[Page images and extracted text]
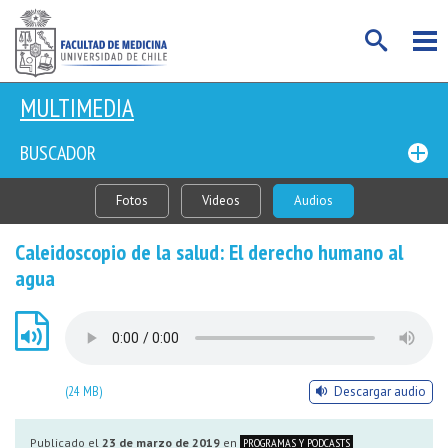
MULTIMEDIA
BUSCADOR
Fotos
Videos
Audios
Caleidoscopio de la salud: El derecho humano al
agua
(24 MB)
Descargar audio
Publicado el
23 de marzo de 2019
en
PROGRAMAS Y PODCASTS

Exercise instructions:
Leave out the pictures and retype the rest of the entries exactly.

Task result:
MULTIMEDIA
BUSCADOR
Fotos
Videos
Audios
Caleidoscopio de la salud: El derecho humano al
agua
(24 MB)
Descargar audio
Publicado el
23 de marzo de 2019
en
PROGRAMAS Y PODCASTS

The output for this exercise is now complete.